THE BASIS POINT

U.S. Loses 63k Jobs, Citi Trims Mortgage Unit, Carlyle Defaults

 

According to the the conforming loan limit press release from the Office of Federal Housing Enterprise Oversight (OFHEO), the new loan limits will be in effect from July 1, 2007 (to allow for refinances) until December 31, 2008.

Fannie announces a new set of pricing changes to delivery fees, effective June 1.

Citigroup announced that it is scaling back its mortgage business to free up capital. CitiMortgage’s plan is to cut back the number of loans on its books, which currently totals $200 billion, by about 20% ($45 billion) over the next year and afterwards will focus its underwriting on loans that can be sold on to other investors. The reduction, fortunately, will take place mainly by not replacing loans when they mature or are paid off. Citigroup said it will combine some middle office and support services and will cut some $ 200 million a year in costs, Citigroup said. There will be job cuts, but the bank wouldn’t say how many.

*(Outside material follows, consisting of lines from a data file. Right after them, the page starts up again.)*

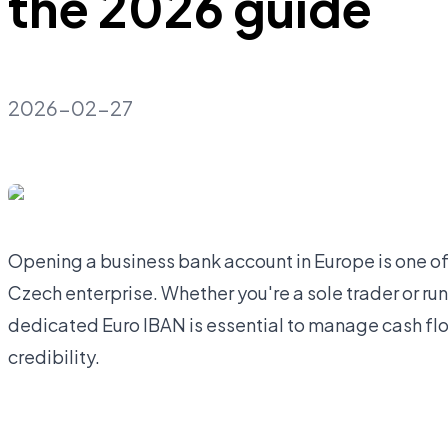
the 2026 guide
2026-02-27
Opening a business bank account in Europe is one of 
Czech enterprise. Whether you're a sole trader or runn
dedicated Euro IBAN is essential to manage cash flo
credibility.
Open business account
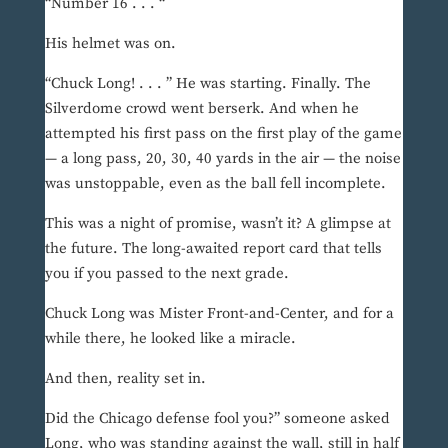
“Number 16 . . . “
His helmet was on.
“Chuck Long! . . . ” He was starting. Finally. The
Silverdome crowd went berserk. And when he
attempted his first pass on the first play of the game
— a long pass, 20, 30, 40 yards in the air — the noise
was unstoppable, even as the ball fell incomplete.
This was a night of promise, wasn’t it? A glimpse at
the future. The long-awaited report card that tells
you if you passed to the next grade.
Chuck Long was Mister Front-and-Center, and for a
while there, he looked like a miracle.
And then, reality set in.
Did the Chicago defense fool you?” someone asked
Long, who was standing against the wall, still in half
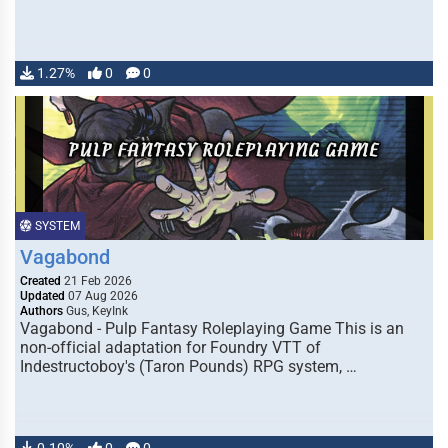
1.27%
0
0
SYSTEM
Vagabond
Created
21 Feb 2026
Updated
07 Aug 2026
Authors
Gus, KeyInk
Vagabond - Pulp Fantasy Roleplaying Game This is an
non-official adaptation for Foundry VTT of
Indestructoboy's (Taron Pounds) RPG system, …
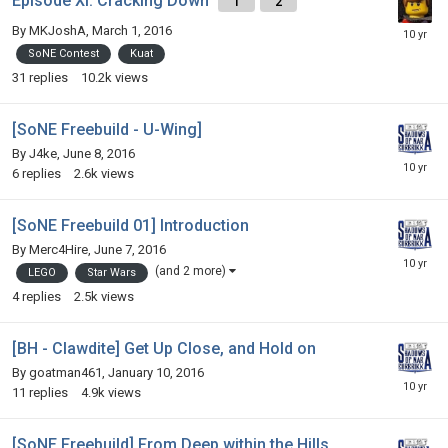
Episode XI: Cracking Down
1
2
By
MKJoshA
,
March 1, 2016
SoNE Contest
Kuat
31
replies
10.2k
views
[SoNE Freebuild - U-Wing]
By
J4ke
,
June 8, 2016
6
replies
2.6k
views
[SoNE Freebuild 01] Introduction
By
Merc4Hire
,
June 7, 2016
(and 2 more)
LEGO
Star Wars
4
replies
2.5k
views
[BH - Clawdite] Get Up Close, and Hold on
By
goatman461
,
January 10, 2016
11
replies
4.9k
views
[SoNE Freebuild] From Deep within the Hills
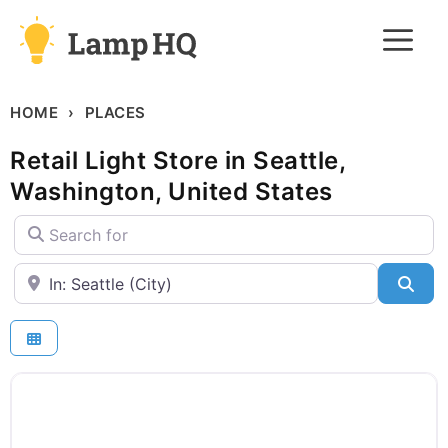
Skip
M
to
content
HOME
PLACES
Retail Light Store in Seattle,
Washington, United States
Search for
Near
Sea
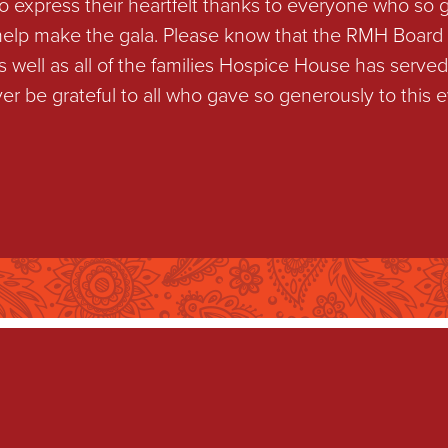
to express their heartfelt thanks to everyone who so 
 help make the gala. Please know that the RMH Board 
well as all of the families Hospice House has served 
ver be grateful to all who gave so generously to this e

Anyone believing that the economy is not retracting must be in the minority after this morning’s job numbers. Non-farm Payroll, expected unchanged, was -63k for February, along with January and December numbers being revised downward by a total of 47k! Although the Unemployment Rate came in at 4.8% and Hourly Earnings were +.3%, the numbers pointed to continued weakness in the employment area. (The drop in the unemployment rate compared to the drop in non-farm payroll indicates that a large number of unemployed aren’t even looking for work any longer!) And although the government added jobs, the private sector lost over 100k in jobs.

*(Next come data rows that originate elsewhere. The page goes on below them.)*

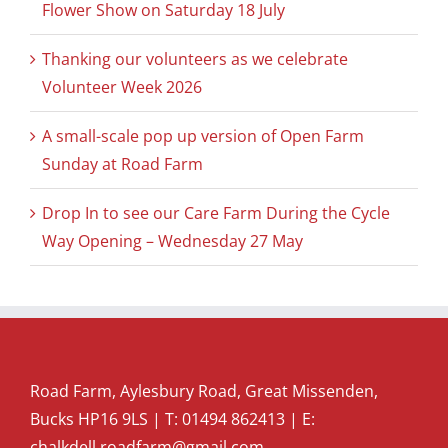
Flower Show on Saturday 18 July
Thanking our volunteers as we celebrate
Volunteer Week 2026
A small-scale pop up version of Open Farm
Sunday at Road Farm
Drop In to see our Care Farm During the Cycle
Way Opening – Wednesday 27 May
Road Farm, Aylesbury Road, Great Missenden,
Bucks HP16 9LS | T:
01494 862413
| E:
chalkdell.roadfarm@gmail.com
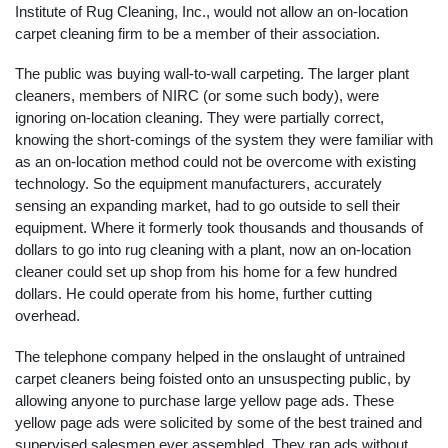
Institute of Rug Cleaning, Inc., would not allow an on-location
carpet cleaning firm to be a member of their association.
The public was buying wall-to-wall carpeting. The larger plant
cleaners, members of NIRC (or some such body), were
ignoring on-location cleaning. They were partially correct,
knowing the short-comings of the system they were familiar with
as an on-location method could not be overcome with existing
technology. So the equipment manufacturers, accurately
sensing an expanding market, had to go outside to sell their
equipment. Where it formerly took thousands and thousands of
dollars to go into rug cleaning with a plant, now an on-location
cleaner could set up shop from his home for a few hundred
dollars. He could operate from his home, further cutting
overhead.
The telephone company helped in the onslaught of untrained
carpet cleaners being foisted onto an unsuspecting public, by
allowing anyone to purchase large yellow page ads. These
yellow page ads were solicited by some of the best trained and
supervised salesmen ever assembled. They ran ads without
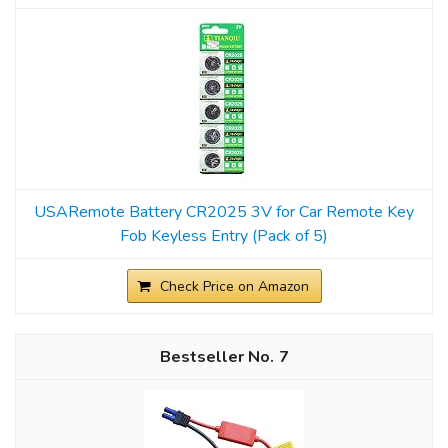
USARemote Battery CR2025 3V for Car Remote Key
Fob Keyless Entry (Pack of 5)
Check Price on Amazon
7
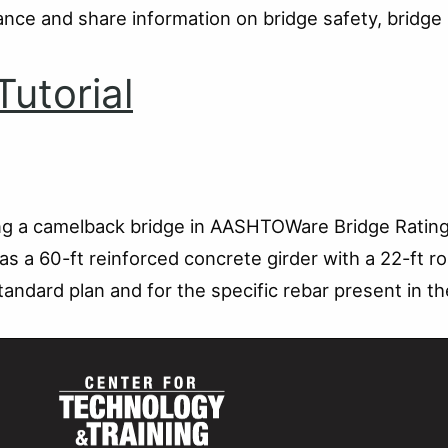
idance and share information on bridge safety, brid
utorial
ling a camelback bridge in AASHTOWare Bridge Rating
s a 60-ft reinforced concrete girder with a 22-ft r
tandard plan and for the specific rebar present in th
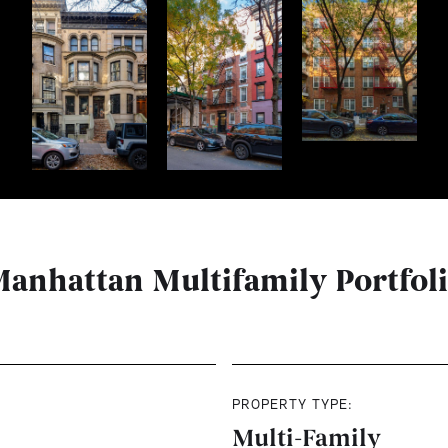
anhattan Multifamily Portfol
PROPERTY TYPE:
Multi-Family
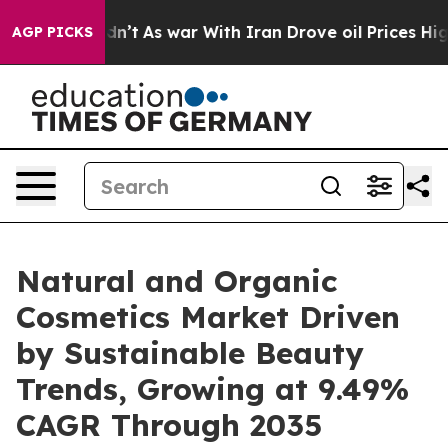
Didn’t
As war With Iran Drove oil Prices Higher, Trum
AGP PICKS
Natural and Organic
Cosmetics Market Driven
by Sustainable Beauty
Trends, Growing at 9.49%
CAGR Through 2035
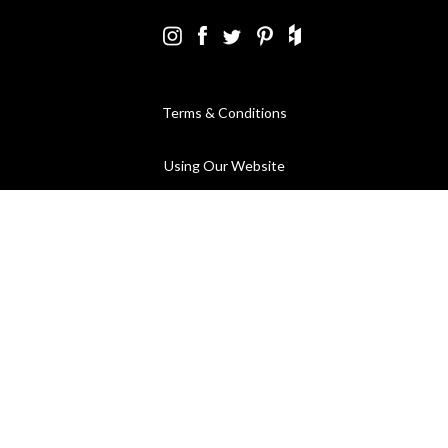
Terms & Conditions
Using Our Website
Cookies Policy
Modern Slavery Statement
Privacy Policy
Company Registration No. 889832 - VAT Registration No.
GB362023393 - EORI No. GB362023393269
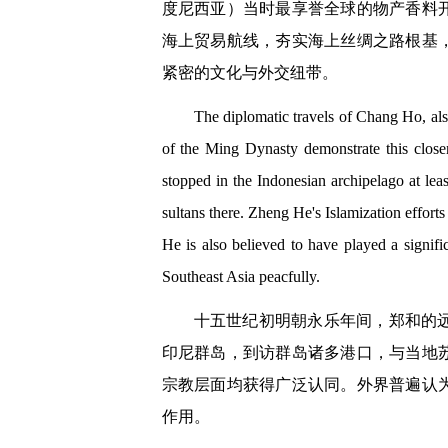
度尼西亚）当时最享誉全球的物产香料
海上贸易航线，夯实海上丝绸之路根基
紧密的文化与外交纽带。
The diplomatic travels of Chang Ho, al
of the Ming Dynasty demonstrate this clos
stopped in the Indonesian archipelago at lea
sultans there. Zheng He's Islamization efforts
He is also believed to have played a signifi
Southeast Asia peacfully.
十五世纪初明朝永乐年间，郑和的
印尼群岛，到访群岛诸多港口，与当地
宗教层面均获得广泛认同。外界普遍认
作用。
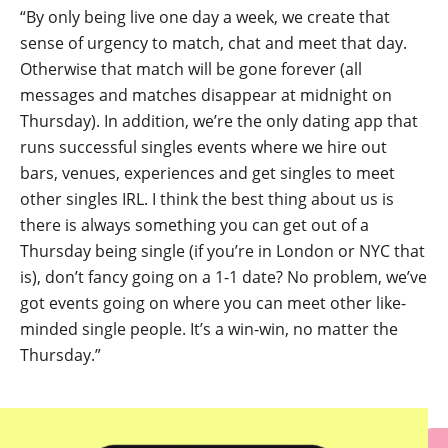
“By only being live one day a week, we create that
sense of urgency to match, chat and meet that day.
Otherwise that match will be gone forever (all
messages and matches disappear at midnight on
Thursday). In addition, we’re the only dating app that
runs successful singles events where we hire out
bars, venues, experiences and get singles to meet
other singles IRL. I think the best thing about us is
there is always something you can get out of a
Thursday being single (if you’re in London or NYC that
is), don’t fancy going on a 1-1 date? No problem, we’ve
got events going on where you can meet other like-
minded single people. It’s a win-win, no matter the
Thursday.”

In an interesting move, 15 minutes prior to the 5:30AM PST numbers the Fed came in and made a move to increase liquidity: “a series of 28-day term repurchase agreements, increase the March TAF auctions to $50 billion each, and to continue to address the heightened liquidity pressure”. The 10-yr has improved to 3.56% and mortgage prices are better by roughly .250-.50 in price.

We have also seen a slew of Fed officials speaking around the world (Brazil, France, etc.), but their impact on the markets has been slight. US mortgage foreclosures increased to an all-time high and the Carlyle Mortgage-Bond Fund received a default notice after missing margin calls. It’s no surprise that treasury prices rallied on the news while US stocks dipped down to 18-month lows. New foreclosures jumped to 0.83 percent of all home loans in the fourth quarter from 0.54 percent a year earlier. Late payments rose to a 23-year high, and the government is urging lenders to avert foreclosures by modifying mortgage terms amid the worst housing slump in a quarter century. The share of all home loans with payments more than 30 days late, both prime and fixed-rate loans, rose to a seasonally adjusted 5.82 percent, the highest since 1985, a bankers’ group reported.

Why did I put my entire 401K into Thornburg stock a few weeks ago? Thornburg stock dropped by 51% to $1.65/share yesterday, versus $12/share last week, and has fallen 82% this year.